Considering the homozygosity of this microdeletion, it is expected the ASS protein expression level and its resulting total enzymatic activity in the liver of patients are severely impaired. Most CTLN1 patients have a wide range of decreased ASS activities (2–62% compared to controls) measured by multiple methods [9]. The difference between clinical severity and the degree of biochemical abnormalities, including plasma citrulline levels, may be a result of the residual ASS activity [9,23]. Of interest, despite difficulties in adherence to dietary and medical management, our patients have been relatively resistant to metabolic decompensation during intercurrent illnesses. Also, they did not have early neonatal-onset hyperammonemic crisis and have not required frequent hospital admissions with hyperammonemic episodes (once over 3 years for Patient #1 and four times over 16 years both excluding the initial hyperammonemic crisis). As shown by the luciferase reporter assay, the mutant allele may still have some minimal transcription activity in the tested cell lines. Particularly in the liver where the transcriptional activity for the ASS1 mRNA is much more robust, it seems likely that there might be some residual ASS protein. Since there was no detectable variant in the coding sequence, even a small amount of ASS protein may be protective against severe hyperammonemic crisis, and this could be a partial explanation of the disease phenotype of these patients.

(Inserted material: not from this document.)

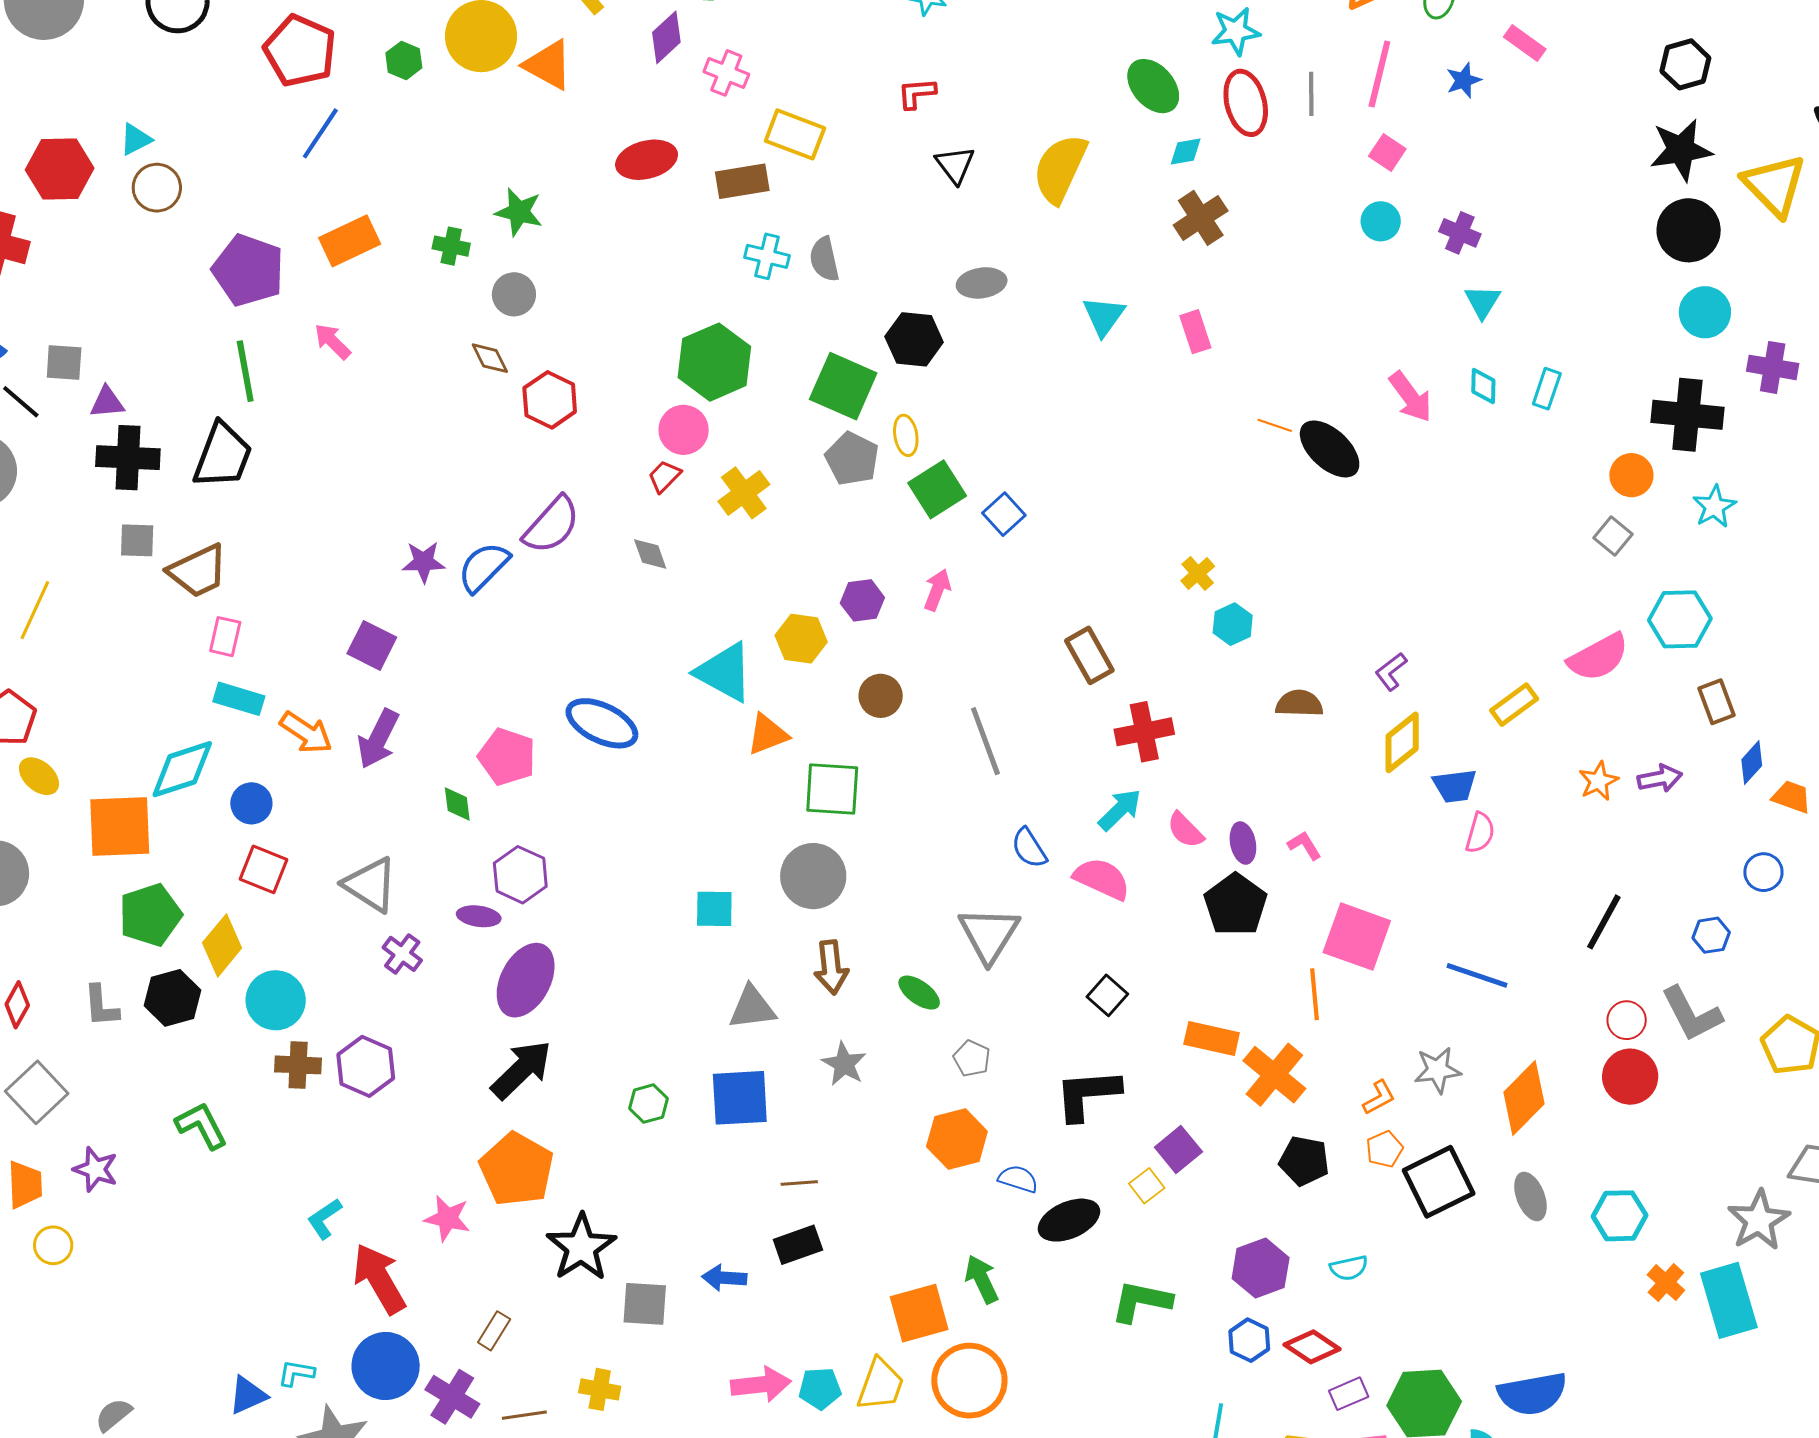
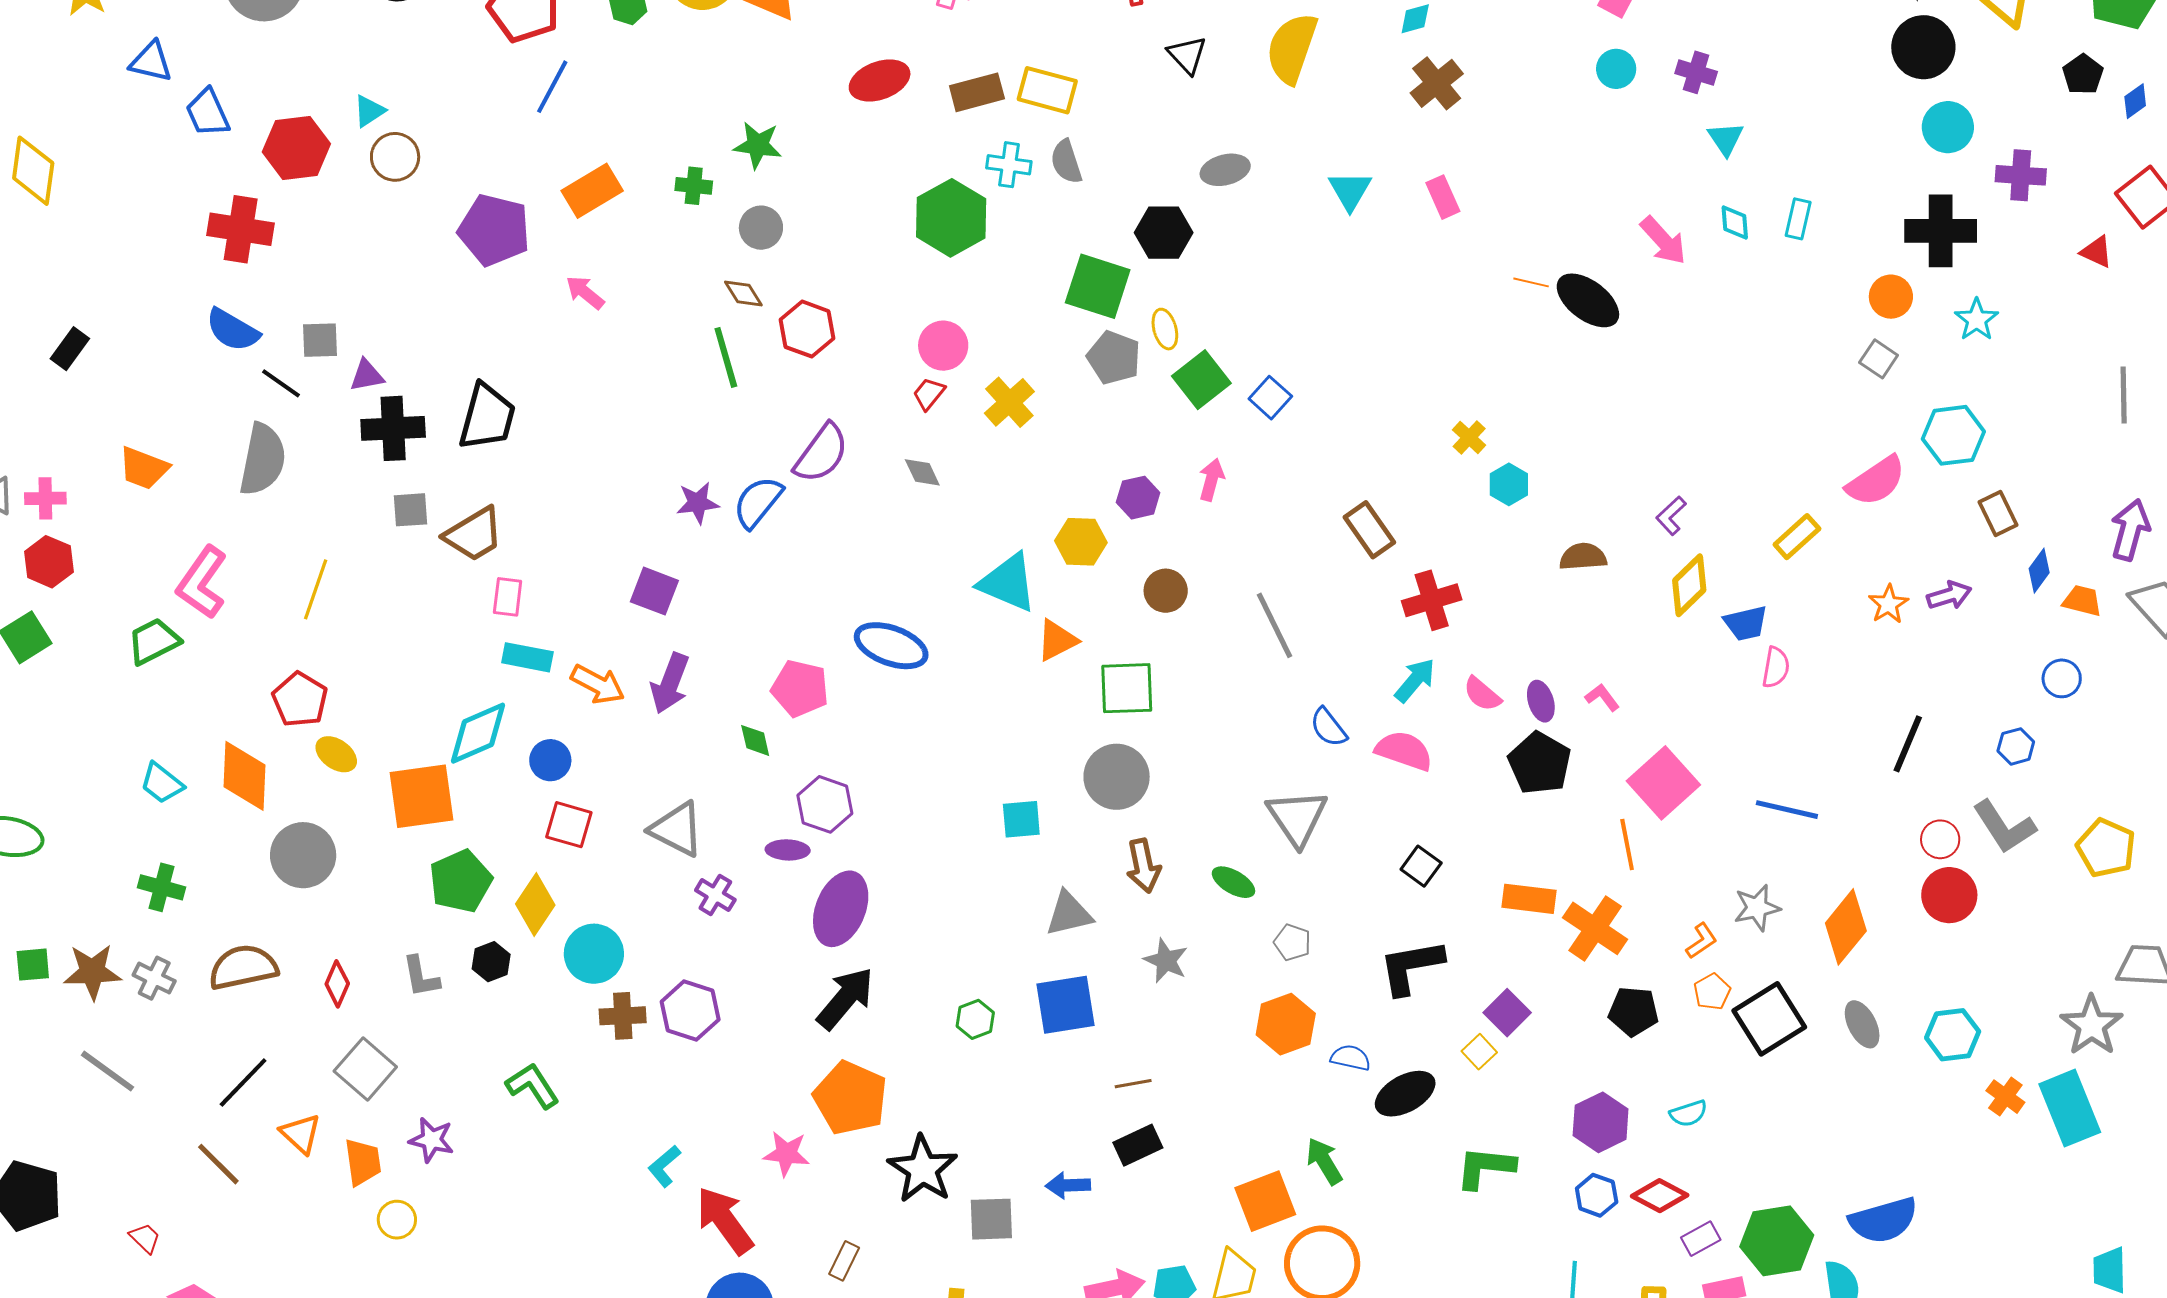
yellow rectangle: (795, 134) -> (1047, 90), moved
green hexagon: (714, 362) -> (951, 218), moved
green line: (245, 371) -> (726, 357), moved
pink square: (1357, 937) -> (1663, 783), turned 34
black hexagon: (173, 998) -> (491, 962), size x0.7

It has been proposed that ASS1 mRNA expression is controlled by the regulation of transcription factors or DNA methylation of the promoter regions [22,24]. Previously, it was shown that the binding of transcription factors such as HIF1α and Sp4 to the promoter elements down-regulate the ASS1 transcriptional activity in A2058 cells [12]. The mechanism of ASS1 mRNA expression regulation is complex and still incompletely understood. The results presented herein support the importance of the regulatory elements identified in the 5’UTR in driving liver expression of ASS1 but the relatively milder clinical phenotypes of the affected patients suggest additional regulatory elements contribute to gene expression. Further studies to further characterize the regulatory elements involved in gene expression could potentially lead to novel therapies for CTLN1 patients with some ASS1 variants.

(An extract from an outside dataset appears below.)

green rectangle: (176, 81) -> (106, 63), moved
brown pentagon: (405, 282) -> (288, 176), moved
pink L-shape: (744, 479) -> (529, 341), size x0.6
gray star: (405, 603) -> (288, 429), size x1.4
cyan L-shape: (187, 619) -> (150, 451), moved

In summary, we have identified a 5′ microdeletion variant involving the non-coding exon of ASS1 in Romani individuals affected with CTLN1. Our experimental data indicated that the microdeletion disrupts essential promoter elements and acts as a loss-of-function variant. This finding will enhance understanding of the genetic elements important for the regulation of ASS expression and their role in disease expression in CTLN1. Lastly, careful investigation of the 5’-UTR sequences including exon 1 of the ASS1 gene is highly recommended for biochemically confirmed CTLN1 with unidentified ASS1 variants.

Declaration of Competing Interest

The authors have no conflicts of interest to declare.